(Recorded data begins)

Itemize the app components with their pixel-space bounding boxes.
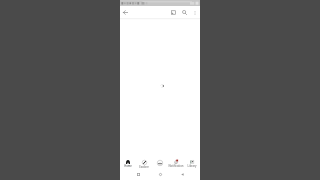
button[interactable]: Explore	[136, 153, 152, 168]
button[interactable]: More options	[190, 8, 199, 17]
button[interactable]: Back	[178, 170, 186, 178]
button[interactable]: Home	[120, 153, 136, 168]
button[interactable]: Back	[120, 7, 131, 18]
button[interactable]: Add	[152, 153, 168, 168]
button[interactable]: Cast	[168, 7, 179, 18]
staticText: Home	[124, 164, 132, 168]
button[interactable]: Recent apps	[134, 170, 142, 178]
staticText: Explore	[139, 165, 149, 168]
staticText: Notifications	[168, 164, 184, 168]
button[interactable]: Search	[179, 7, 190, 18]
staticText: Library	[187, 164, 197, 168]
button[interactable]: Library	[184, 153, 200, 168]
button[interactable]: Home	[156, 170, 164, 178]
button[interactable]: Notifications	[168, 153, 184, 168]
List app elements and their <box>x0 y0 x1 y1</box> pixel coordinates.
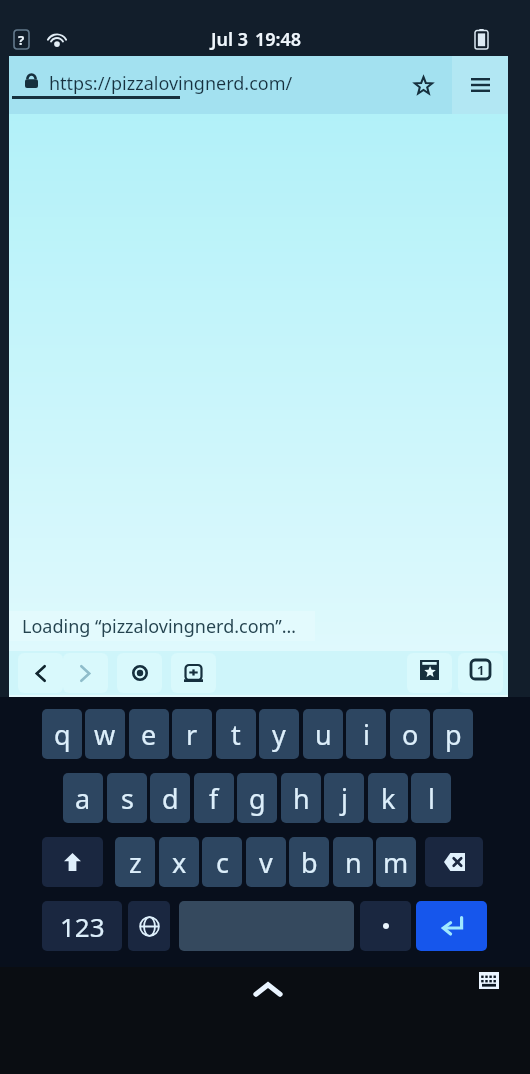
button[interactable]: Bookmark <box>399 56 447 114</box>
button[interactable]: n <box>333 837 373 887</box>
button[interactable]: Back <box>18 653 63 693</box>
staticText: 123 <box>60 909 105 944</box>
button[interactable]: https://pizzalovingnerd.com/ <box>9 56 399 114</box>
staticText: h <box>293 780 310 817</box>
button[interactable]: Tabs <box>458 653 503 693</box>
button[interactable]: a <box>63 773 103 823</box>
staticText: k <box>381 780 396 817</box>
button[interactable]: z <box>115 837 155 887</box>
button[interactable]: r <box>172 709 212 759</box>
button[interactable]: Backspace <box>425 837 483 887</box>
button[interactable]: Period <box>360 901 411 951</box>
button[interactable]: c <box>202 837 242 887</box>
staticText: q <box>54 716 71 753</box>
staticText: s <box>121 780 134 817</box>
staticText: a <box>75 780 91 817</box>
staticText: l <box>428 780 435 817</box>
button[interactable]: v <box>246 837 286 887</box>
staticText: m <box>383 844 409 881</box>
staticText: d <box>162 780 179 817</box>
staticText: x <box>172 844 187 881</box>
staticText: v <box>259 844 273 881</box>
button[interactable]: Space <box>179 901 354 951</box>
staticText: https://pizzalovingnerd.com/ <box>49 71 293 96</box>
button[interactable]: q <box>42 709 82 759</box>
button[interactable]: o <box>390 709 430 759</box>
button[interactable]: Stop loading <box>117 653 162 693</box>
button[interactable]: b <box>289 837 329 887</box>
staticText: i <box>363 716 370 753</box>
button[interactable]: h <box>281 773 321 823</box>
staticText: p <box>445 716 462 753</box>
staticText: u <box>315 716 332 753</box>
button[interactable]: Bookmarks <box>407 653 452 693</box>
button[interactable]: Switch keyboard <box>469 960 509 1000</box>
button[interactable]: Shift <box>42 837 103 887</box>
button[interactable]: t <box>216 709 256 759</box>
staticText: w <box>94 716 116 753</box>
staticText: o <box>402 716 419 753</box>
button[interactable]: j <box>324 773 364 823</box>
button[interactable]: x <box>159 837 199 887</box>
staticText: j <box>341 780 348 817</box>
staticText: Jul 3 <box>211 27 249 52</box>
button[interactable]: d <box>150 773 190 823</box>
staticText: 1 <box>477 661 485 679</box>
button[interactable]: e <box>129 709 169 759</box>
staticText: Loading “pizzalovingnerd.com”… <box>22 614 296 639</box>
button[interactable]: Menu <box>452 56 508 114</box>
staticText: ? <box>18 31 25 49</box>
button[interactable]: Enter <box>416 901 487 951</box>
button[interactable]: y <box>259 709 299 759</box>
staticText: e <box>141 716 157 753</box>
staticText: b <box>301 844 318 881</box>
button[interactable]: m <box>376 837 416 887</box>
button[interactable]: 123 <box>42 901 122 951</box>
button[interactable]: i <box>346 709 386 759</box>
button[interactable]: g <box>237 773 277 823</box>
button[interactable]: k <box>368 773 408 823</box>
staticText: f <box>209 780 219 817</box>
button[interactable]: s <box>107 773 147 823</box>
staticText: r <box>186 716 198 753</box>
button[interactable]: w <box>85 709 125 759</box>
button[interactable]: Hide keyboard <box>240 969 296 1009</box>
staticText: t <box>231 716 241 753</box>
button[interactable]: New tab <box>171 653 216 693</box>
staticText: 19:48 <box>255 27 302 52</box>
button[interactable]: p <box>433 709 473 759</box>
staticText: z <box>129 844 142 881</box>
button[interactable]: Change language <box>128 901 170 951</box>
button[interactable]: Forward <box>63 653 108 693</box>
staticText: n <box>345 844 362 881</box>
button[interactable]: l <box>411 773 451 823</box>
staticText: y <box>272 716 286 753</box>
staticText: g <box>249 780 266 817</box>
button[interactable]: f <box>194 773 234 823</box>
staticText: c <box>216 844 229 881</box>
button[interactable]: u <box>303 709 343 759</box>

(Recorded data ends)
(Recorded data begins)

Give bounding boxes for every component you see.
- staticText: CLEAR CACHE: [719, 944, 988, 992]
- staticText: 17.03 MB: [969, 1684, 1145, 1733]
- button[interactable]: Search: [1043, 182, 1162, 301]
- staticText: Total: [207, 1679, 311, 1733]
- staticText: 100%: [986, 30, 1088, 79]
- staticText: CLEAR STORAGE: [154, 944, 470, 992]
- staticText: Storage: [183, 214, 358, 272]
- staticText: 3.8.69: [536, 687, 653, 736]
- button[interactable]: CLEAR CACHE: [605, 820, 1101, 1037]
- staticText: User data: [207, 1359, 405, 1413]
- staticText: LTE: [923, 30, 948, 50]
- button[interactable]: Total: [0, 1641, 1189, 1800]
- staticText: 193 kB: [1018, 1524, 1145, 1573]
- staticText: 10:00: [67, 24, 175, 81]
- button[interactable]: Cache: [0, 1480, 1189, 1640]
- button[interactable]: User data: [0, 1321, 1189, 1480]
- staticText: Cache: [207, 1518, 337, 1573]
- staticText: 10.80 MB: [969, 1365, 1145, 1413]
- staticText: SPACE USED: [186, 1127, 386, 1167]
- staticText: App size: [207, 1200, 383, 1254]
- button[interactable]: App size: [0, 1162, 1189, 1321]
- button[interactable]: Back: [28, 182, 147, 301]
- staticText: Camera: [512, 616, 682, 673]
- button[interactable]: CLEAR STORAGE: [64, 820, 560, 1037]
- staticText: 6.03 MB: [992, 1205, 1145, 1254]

(Recorded data ends)

== Instructions for the task ==
Looking at the entries above, report how many of their lines include "bounding", and add nothing else.

== Task answer ==
2